Pertinence pour les maladies humaines

Même si l’Initiative BRAIN et le BICCN sont encore des projets en cours, certaines connaissances s’avèrent déjà pertinentes pour les maladies humaines. Par exemple, les chercheurs ont découvert que bon nombre des programmes génétiques qui déterminent le type de cellule se trouvaient dans des parties du génome déjà impliquées dans des maladies humaines, telles que la sclérose en plaques, l’anorexie mentale et le trouble lié au tabagisme.
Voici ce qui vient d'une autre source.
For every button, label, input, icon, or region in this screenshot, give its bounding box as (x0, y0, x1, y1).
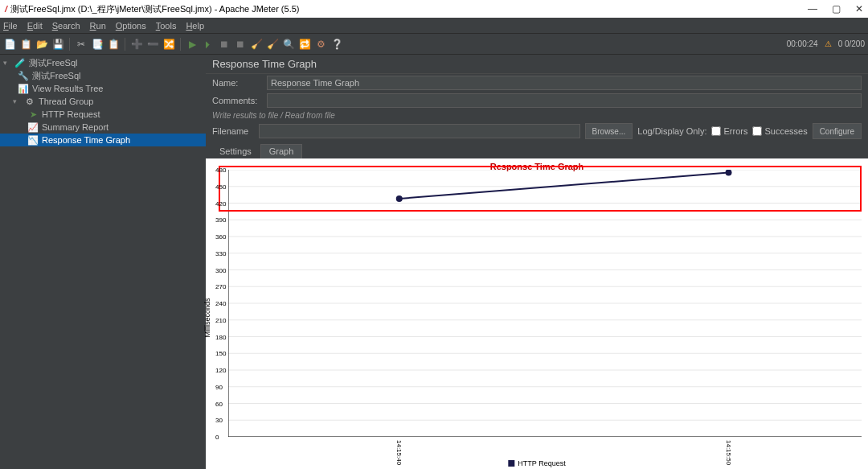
menu-options[interactable]: Options (116, 21, 146, 31)
templates-icon[interactable]: 📋 (19, 38, 32, 51)
chart-plot (228, 170, 862, 437)
y-tick: 210 (215, 316, 226, 323)
cut-icon[interactable]: ✂ (75, 38, 88, 51)
menubar: File Edit Search Run Options Tools Help (0, 18, 868, 34)
toolbar: 📄 📋 📂 💾 ✂ 📑 📋 ➕ ➖ 🔀 ▶ ⏵ ⏹ ⏹ 🧹 🧹 🔍 🔁 ⚙ ❔ … (0, 34, 868, 55)
legend-swatch (508, 460, 514, 467)
report-icon: 📈 (27, 122, 39, 133)
y-tick: 90 (215, 383, 223, 390)
tree-label: 测试FreeSql (32, 70, 81, 82)
search-icon[interactable]: 🔍 (282, 38, 295, 51)
chart-legend: HTTP Request (508, 459, 565, 467)
menu-edit[interactable]: Edit (27, 21, 43, 31)
warning-icon[interactable]: ⚠ (825, 39, 832, 48)
maximize-button[interactable]: ▢ (832, 3, 841, 14)
save-icon[interactable]: 💾 (51, 38, 64, 51)
close-button[interactable]: ✕ (855, 3, 863, 14)
test-plan-tree[interactable]: ▾ 🧪 测试FreeSql 🔧 测试FreeSql 📊 View Results… (0, 55, 206, 469)
tree-item[interactable]: 📊 View Results Tree (0, 82, 206, 95)
collapse-icon[interactable]: ➖ (146, 38, 159, 51)
shutdown-icon[interactable]: ⏹ (234, 38, 247, 51)
name-label: Name: (212, 78, 260, 88)
app-icon: / (5, 4, 7, 14)
clear-icon[interactable]: 🧹 (250, 38, 263, 51)
status-time: 00:00:24 (787, 39, 818, 48)
function-icon[interactable]: ⚙ (314, 38, 327, 51)
wrench-icon: 🔧 (18, 71, 29, 81)
comments-input[interactable] (267, 93, 862, 108)
menu-file[interactable]: File (3, 21, 18, 31)
paste-icon[interactable]: 📋 (107, 38, 120, 51)
filename-input[interactable] (259, 124, 580, 138)
open-icon[interactable]: 📂 (35, 38, 48, 51)
toggle-icon[interactable]: ▾ (13, 97, 21, 105)
x-tick: 14:15:50 (725, 440, 732, 465)
y-tick: 0 (215, 434, 219, 441)
filename-label: Filename (212, 126, 254, 136)
file-section-label: Write results to file / Read from file (206, 109, 868, 121)
status-counter: 0 0/200 (838, 39, 865, 48)
stop-icon[interactable]: ⏹ (218, 38, 231, 51)
tree-label: Thread Group (39, 97, 93, 106)
y-tick: 480 (215, 167, 226, 174)
panel-title: Response Time Graph (206, 55, 868, 74)
window-title: 测试FreeSql.jmx (D:\_程序\jMeter\测试FreeSql.j… (10, 3, 299, 15)
tree-label: 测试FreeSql (29, 57, 78, 69)
chart-area: Response Time Graph Milliseconds HTTP Re… (206, 158, 868, 469)
graph-icon: 📉 (27, 135, 39, 146)
toggle-icon[interactable]: ▾ (3, 59, 11, 67)
browse-button[interactable]: Browse... (585, 123, 633, 139)
y-axis-label: Milliseconds (203, 298, 211, 337)
y-tick: 450 (215, 183, 226, 190)
y-tick: 180 (215, 333, 226, 340)
window-titlebar: / 测试FreeSql.jmx (D:\_程序\jMeter\测试FreeSql… (0, 0, 868, 18)
svg-point-21 (726, 170, 732, 175)
y-tick: 30 (215, 417, 223, 424)
successes-checkbox[interactable]: Successes (752, 126, 807, 136)
tree-root[interactable]: ▾ 🧪 测试FreeSql (0, 56, 206, 69)
y-tick: 330 (215, 249, 226, 257)
expand-icon[interactable]: ➕ (130, 38, 143, 51)
y-tick: 360 (215, 233, 226, 241)
new-icon[interactable]: 📄 (3, 38, 16, 51)
menu-search[interactable]: Search (52, 21, 80, 31)
y-tick: 300 (215, 266, 226, 274)
comments-label: Comments: (212, 96, 260, 105)
testplan-icon: 🧪 (14, 58, 26, 68)
tree-label: Response Time Graph (42, 135, 130, 145)
menu-tools[interactable]: Tools (156, 21, 177, 31)
tree-thread-group[interactable]: ▾ ⚙ Thread Group (0, 95, 206, 108)
help-icon[interactable]: ❔ (330, 38, 343, 51)
y-tick: 150 (215, 350, 226, 357)
tree-item[interactable]: 📈 Summary Report (0, 121, 206, 134)
tab-settings[interactable]: Settings (211, 144, 260, 158)
y-tick: 120 (215, 367, 226, 374)
toggle-icon[interactable]: 🔀 (162, 38, 175, 51)
logdisplay-label: Log/Display Only: (637, 126, 706, 136)
tree-label: Summary Report (42, 122, 108, 132)
tree-item[interactable]: ➤ HTTP Request (0, 108, 206, 121)
sampler-icon: ➤ (27, 109, 39, 120)
start-icon[interactable]: ▶ (186, 38, 199, 51)
copy-icon[interactable]: 📑 (91, 38, 104, 51)
configure-button[interactable]: Configure (813, 123, 862, 139)
tree-item-selected[interactable]: 📉 Response Time Graph (0, 134, 206, 146)
clearall-icon[interactable]: 🧹 (266, 38, 279, 51)
start-notimers-icon[interactable]: ⏵ (202, 38, 215, 51)
legend-label: HTTP Request (518, 459, 565, 467)
gear-icon: ⚙ (24, 97, 35, 107)
x-tick: 14:15:40 (395, 440, 403, 465)
y-tick: 390 (215, 216, 226, 224)
errors-checkbox[interactable]: Errors (711, 126, 747, 136)
tab-graph[interactable]: Graph (260, 144, 303, 158)
y-tick: 240 (215, 300, 226, 307)
tree-item[interactable]: 🔧 测试FreeSql (0, 69, 206, 82)
menu-help[interactable]: Help (186, 21, 204, 31)
name-input[interactable] (267, 76, 862, 90)
y-tick: 420 (215, 200, 226, 207)
tree-label: HTTP Request (42, 109, 100, 119)
svg-point-20 (396, 195, 403, 202)
minimize-button[interactable]: — (808, 3, 817, 14)
menu-run[interactable]: Run (90, 21, 106, 31)
reset-search-icon[interactable]: 🔁 (298, 38, 311, 51)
Cela pourrait aider à faire la lumière sur la manière dont les troubles neuropsychiatriques affectent le cerveau.

« Le cerveau n’est pas homogène et les maladies n’affectent pas toutes les parties du cerveau de la même manière », a déclaré Ren. « Les enseignements de cette recherche et de l’initiative BRAIN dans son ensemble nous aident à mieux comprendre quels types de cellules sont affectés dans des maladies spécifiques. Nous espérons que cela ouvrira la voie à des thérapies plus précises et ciblées, capables de guérir les cellules malades sans affecter le reste du cerveau.

Lien complet vers la première étude :

Les co-auteurs de la première étude sont : Songpeng Zu, Yang Eric Li, Kangli Wang, Ethan Armand, Sainath Mamde, Maria Luisa Amaral, Yuelai Wang, Andre Chu, Yang Xie, Michael Miller, Jie Xu, Zhaoning Wang, Kai Zhang, Bojing Jia, Xiaomeng Hou, Bin Li, Samantha Kuan, Zihan Wang, Jingbo Shang, Allen Wang et Sebastian Preissl à l’UC San Diego, Hanqing Liu, Jingtian Zhou, Antonio Pinto-Duarte, Jacinta Lucero, Julia Osteen, Michael Nunn et M Margarita Behrens du Salk Institute for Biological Studies, et Kimberly A. Smith, Bosiljka Tasic, Zizhen Yao et Hongkui Zeng de l’Allen Institute for Brain Science.

La première étude a été financée en partie par la NIH BRAIN Initiative (subventions U19MH114831 et U19MH114830).

Les co-auteurs de la deuxième étude incluent : Nathan R. Zemke, Ethan J Armand, Seoyeon Lee, Jingtian Zhou, Yang Eric Li, Daofeng Li, Xiaoyu Zhuo, Vincent Xu et Michael Miller à l’UC San Diego, Wenliang Wang Hanqing Liu, Wei Tian, ​​Joseph R. Nery, Rosa G Castanon, Anna Bartlett, Julia K. Osteen, Edward M. Callaway, Margarita Behrens et Joseph R. Ecker du Salk Institute for Biological Studies, Daofeng Li, Xiaoyu Zhuo, Vincent Xu et Ting Wang à la faculté de médecine de l’Université de Washington, Fenna M. Krienen à université de PrincetonQiangge Zhang et Guoping Feng du Broad Institute of MIT et Harvard, Naz Taskin, Jonathan Ting et Ed S. Lein de l’Allen Institute for Brain Science et Steven A. McCarroll de la Harvard Medical School.

La deuxième étude a été financée en partie par la NIH BRAIN Initiative (subventions U19MH11483, U19MH114831-04s1, 5U01MH121282 et UM1HG011585).